Unfortunately, due to health reasons, Yuji was forced to withdraw from the project just days before it was to commence and so I was left with no partner to collaborate with. My solution, rather than to completely overhaul the concept at such a late date, was to create a virtual partner to exchange with. The 'collaboration' would be bolstered not only by the art works but also an exchange of letters. The piece would then serve not only as a study of the progession of works of art over time (as I would be constantly sampling and re-sampling my own works) but also the notion of virtuality in 'cyberspace.' At the suggestion of SAKAKIBARA Ken'ichi, I decided to give some thought and attention to the personality of my imaginary partner who I named P. M. D. SPAIR (the Charles IVES of Calcutta).

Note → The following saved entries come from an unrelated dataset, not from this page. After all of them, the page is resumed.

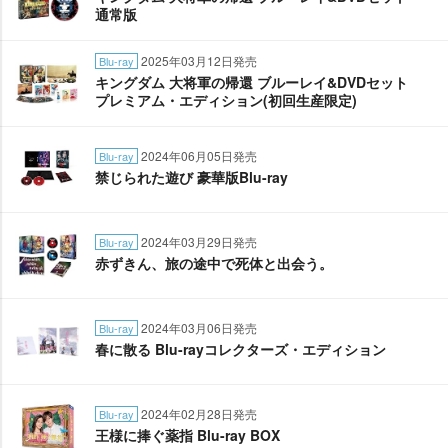
通常版
2025年03月12日発売
Blu-ray
キングダム 大将軍の帰還 ブルーレイ&DVDセット
プレミアム・エディション(初回生産限定)
2024年06月05日発売
Blu-ray
禁じられた遊び 豪華版Blu-ray
2024年03月29日発売
Blu-ray
赤ずきん、旅の途中で死体と出会う。
2024年03月06日発売
Blu-ray
春に散る Blu-rayコレクターズ・エディション
2024年02月28日発売
Blu-ray
王様に捧ぐ薬指 Blu-ray BOX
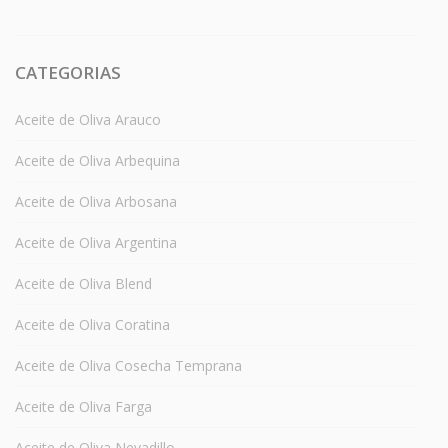
CATEGORIAS
Aceite de Oliva Arauco
Aceite de Oliva Arbequina
Aceite de Oliva Arbosana
Aceite de Oliva Argentina
Aceite de Oliva Blend
Aceite de Oliva Coratina
Aceite de Oliva Cosecha Temprana
Aceite de Oliva Farga
Aceite de Oliva Nevadillo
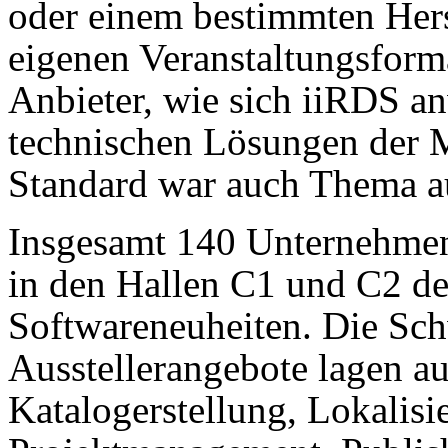
oder einem bestimmten Herst
eigenen Veranstaltungsform
Anbieter, wie sich iiRDS a
technischen Lösungen der Ma
Standard war auch Thema a
Insgesamt 140 Unternehmen 
in den Hallen C1 und C2 de
Softwareneuheiten. Die Sc
Ausstellerangebote lagen a
Katalogerstellung, Lokalis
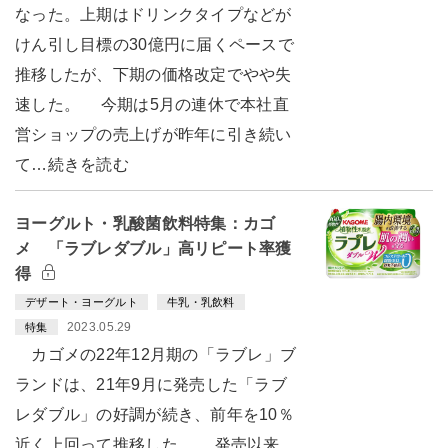
なった。上期はドリンクタイプなどが
けん引し目標の30億円に届くペースで
推移したが、下期の価格改定でやや失
速した。 今期は5月の連休で本社直
営ショップの売上げが昨年に引き続い
て…続きを読む
ヨーグルト・乳酸菌飲料特集：カゴ
メ 「ラブレダブル」高リピート率獲
得
デザート・ヨーグルト
牛乳・乳飲料
2023.05.29
特集
カゴメの22年12月期の「ラブレ」ブ
ランドは、21年9月に発売した「ラブ
レダブル」の好調が続き、前年を10％
近く上回って推移した。 発売以来、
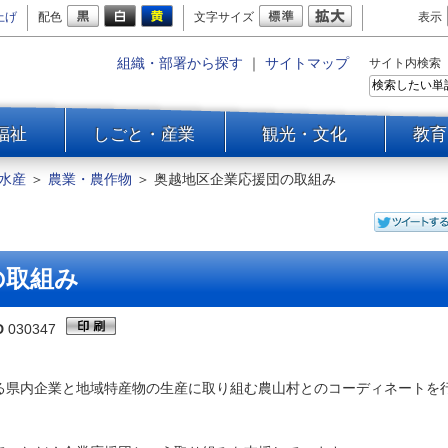
上げ
配色
文字サイズ
表示
組織・部署から探す
｜
サイトマップ
サイト内検索
福祉
しごと・産業
観光・文化
教育
水産
＞
農業・農作物
＞
奥越地区企業応援団の取組み
の取組み
D
030347
県内企業と地域特産物の生産に取り組む農山村とのコーディネートを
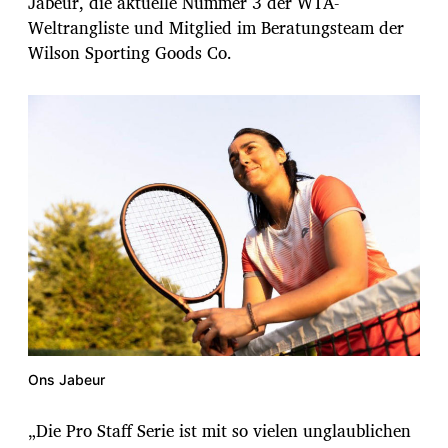
Jabeur, die aktuelle Nummer 3 der WTA-
Weltrangliste und Mitglied im Beratungsteam der
Wilson Sporting Goods Co.
Ons Jabeur
„Die Pro Staff Serie ist mit so vielen unglaublichen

I seeded enough absurdities in SPAIR's biography, letters and artworks so that careful viewers would sense that he might not exist. I also allowed him to suffer a bit of a nervous breakdown as the piece progressed.

As a composer, I work in the time-based arts. And I often use sampling technology to make my compositions. I felt that the current state of the Internet did not serve these facts well. Completed compositions would either be too huge to access or would be forced to suffer from extremely poor fidelity due to down-sampling and reduced resolution. So, as one further challenge, I chose to try to express certain ideas about time and development not in musical terms, but in visual ones, drawing on a wealth of scans created for me by Miss Yuko NEXUS6.


[from Carl to P.M.D.Spair]
This piece is a virtual session conducted by exchanging text and graphics files over the Internet. The session progressed through a kind of on-line epistolary correspondence between Carl STONE and P. M. D. SPAIR and included both letters and other files. Remarkably, the the media technology of the Internet made it possible for two people who had never actually met to work together creatively on a very high level. The letters were accessible through the WWW, and animated audio-visual files were available for downloading.

Due to administrative delays, Mr. Carl STONE's work and description were never exhibited as he planned and developed it.